Residual polarization obtained by polycondensing a diamine component containing 50 mol% or more of metaxylylenediamine and a dicarboxylic acid component containing 50 mol% or more of azelaic acid, and subjecting the stretched film to a polarization treatment at an electric field of 200 MV / m A resin composition comprising: a ferroelectric polyamide having a conductivity of 30 mC / m ² or more and a conductive material. The resin composition according to claim 1, wherein the ferroelectric polyamide is a polyamide obtained by polycondensation of a diamine component containing 70 mol% or more of metaxylylenediamine and a dicarboxylic acid component containing 70 mol% or more of azelaic acid.
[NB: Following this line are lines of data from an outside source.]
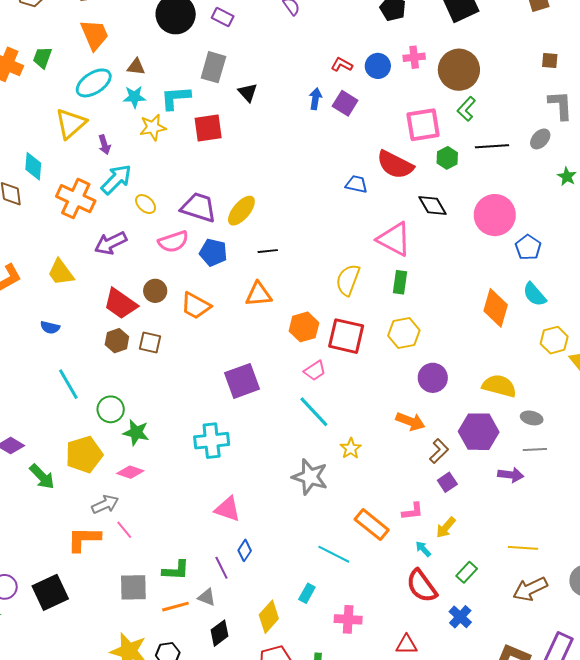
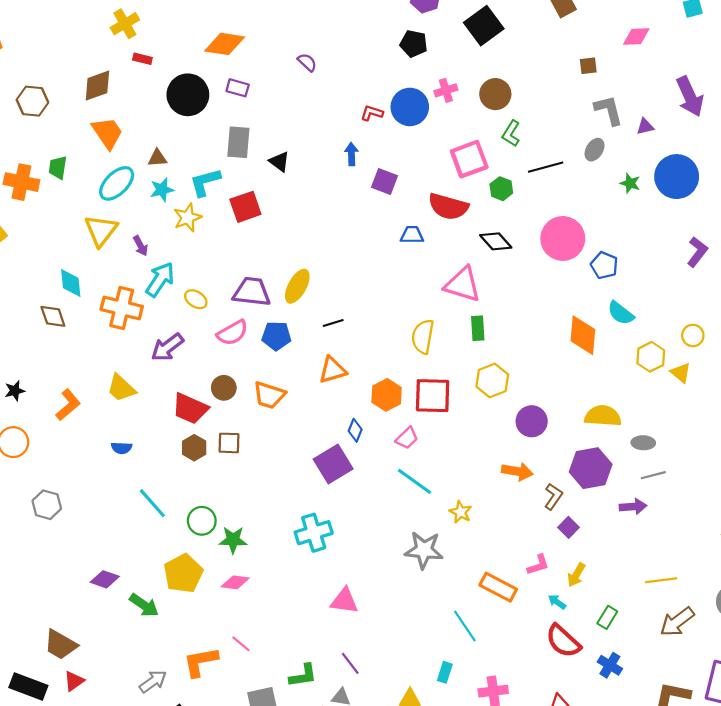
blue circle: (378, 66) -> (410, 107), size x1.4
brown circle: (459, 70) -> (495, 94), size x0.7
purple square: (345, 103) -> (384, 181), moved
gray arrow: (105, 504) -> (153, 681), moved
blue diamond: (245, 550) -> (355, 430), moved
cyan line: (334, 554) -> (465, 626), turned 40

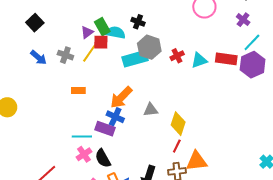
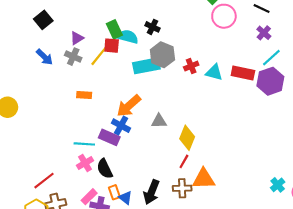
purple triangle: (87, 32) -> (77, 38), moved
cyan triangle: (199, 60) -> (214, 72), turned 30

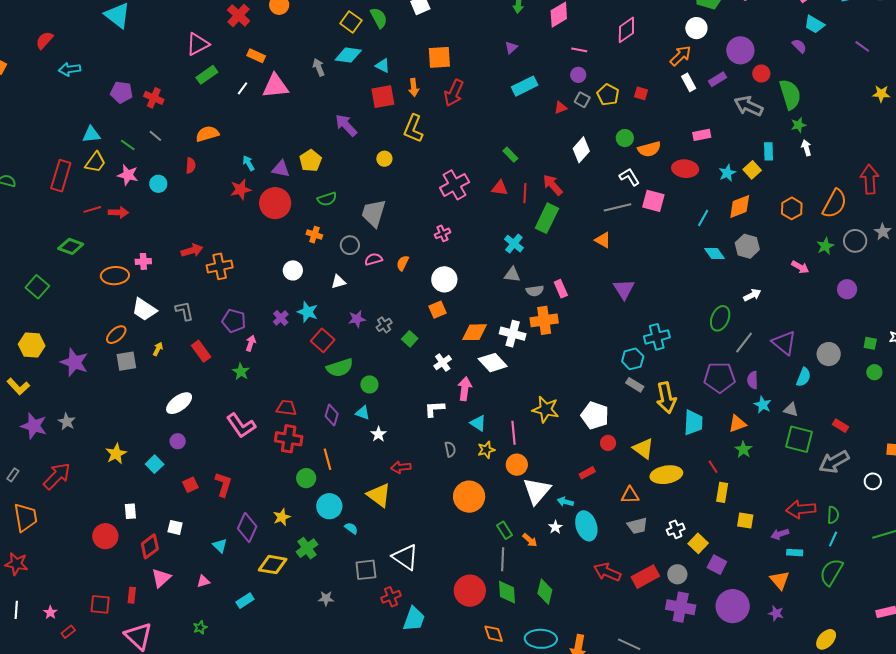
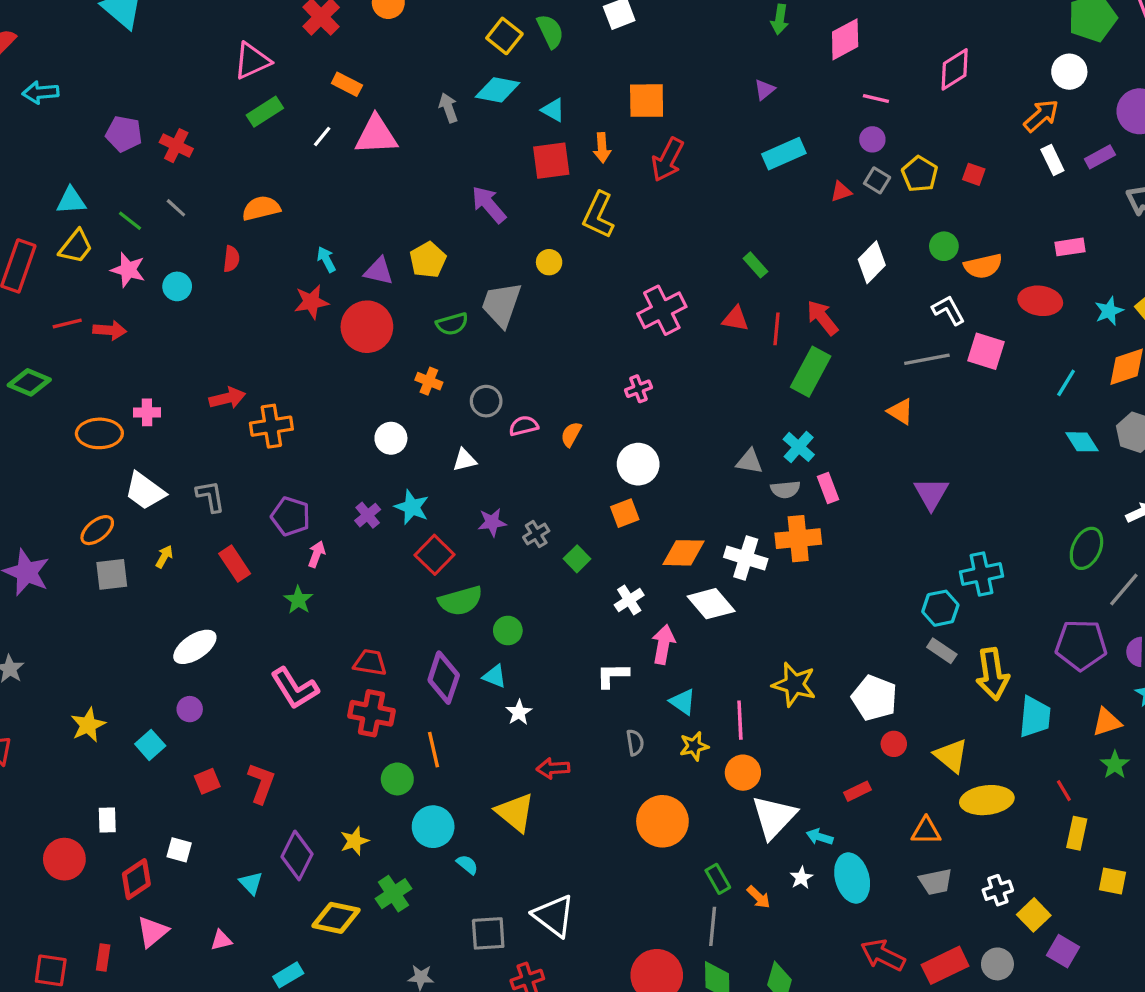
gray trapezoid: (374, 213) -> (501, 305), moved
cyan cross: (514, 244) -> (799, 447), moved
purple diamond: (332, 415) -> (444, 678), size x1.4

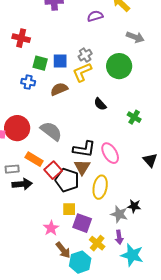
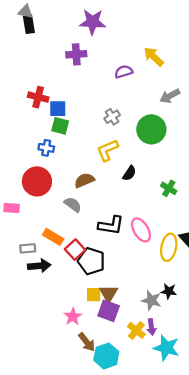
gray arrow: (135, 37) -> (170, 96), turned 132
blue square: (60, 61) -> (58, 109), moved
yellow L-shape: (82, 72) -> (107, 150), moved
brown semicircle: (59, 89) -> (84, 180), moved
black semicircle: (100, 104) -> (129, 173), turned -104
red circle: (17, 128) -> (37, 181), moved
gray semicircle: (51, 131) -> (73, 205), size x0.7
brown triangle: (82, 167) -> (109, 293), moved
yellow ellipse: (100, 187) -> (169, 247), moved
yellow cross: (97, 243) -> (136, 330), moved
Ferroelectric polyamide is 1,5-pentanediamine, 1,7-heptanediamine, 1,9-nonanediamine, 2-methyl-1,5-pentanediamine, 1,3-bis (aminomethyl) cyclohexane, glutaric acid , Suberic acid, undecanedioic acid, isophthalic acid, 1,3-cyclohexanedicarboxylic acid, δ-valerolactam, 5-aminopentanoic acid, 7-aminoheptanoic acid, 9-aminononanoic acid, and 11-aminoundecanoic acid The resin composition according to claim 1, which is a polyamide obtained by using one or more selected from the above as a copolymerization component. The resin composition according to claim 1 or 2, wherein the ferroelectric polyamide is a polyamide obtained by polycondensation of a diamine component containing 90 mol% or more of metaxylylenediamine and a dicarboxylic acid component containing 90 mol% or more of azelaic acid. . The resin composition according to claim 1, wherein the conductive material contains at least one kind of carbon material. The resin composition according to any one of claims 1 to 5, wherein the resin composition contains 0.01 to 25% by weight of a conductive material. The resin composition according to claim 1, wherein the volume resistivity is 10 ¹² Ω · cm or less. The resin composition according to claim 1, comprising a ferroelectric polyamide, a conductive material, and an inorganic filler. The resin composition according to claim 8, wherein the inorganic filler is a scaly filler. The resin composition according to claim 8 or 9, wherein the resin composition contains 20 to 80% by weight of an inorganic filler. A vibration damping material comprising the resin composition according to claim 1. A sound absorbing and insulating material comprising the resin composition according to claim 1.